#### [WORK ITEM]
Output all records exactly, with no images.

Dataset entries
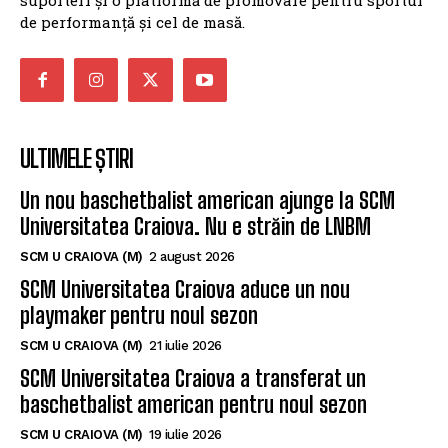
de performanță și cel de masă.
ULTIMELE ȘTIRI
Un nou baschetbalist american ajunge la SCM
Universitatea Craiova. Nu e străin de LNBM
SCM U CRAIOVA (M)
2 august 2026
SCM Universitatea Craiova aduce un nou
playmaker pentru noul sezon
SCM U CRAIOVA (M)
21 iulie 2026
SCM Universitatea Craiova a transferat un
baschetbalist american pentru noul sezon
SCM U CRAIOVA (M)
19 iulie 2026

#### [EXERCISE SOLUTION]
de performanță și cel de masă.
ULTIMELE ȘTIRI
Un nou baschetbalist american ajunge la SCM
Universitatea Craiova. Nu e străin de LNBM
SCM U CRAIOVA (M)
2 august 2026
SCM Universitatea Craiova aduce un nou
playmaker pentru noul sezon
SCM U CRAIOVA (M)
21 iulie 2026
SCM Universitatea Craiova a transferat un
baschetbalist american pentru noul sezon
SCM U CRAIOVA (M)
19 iulie 2026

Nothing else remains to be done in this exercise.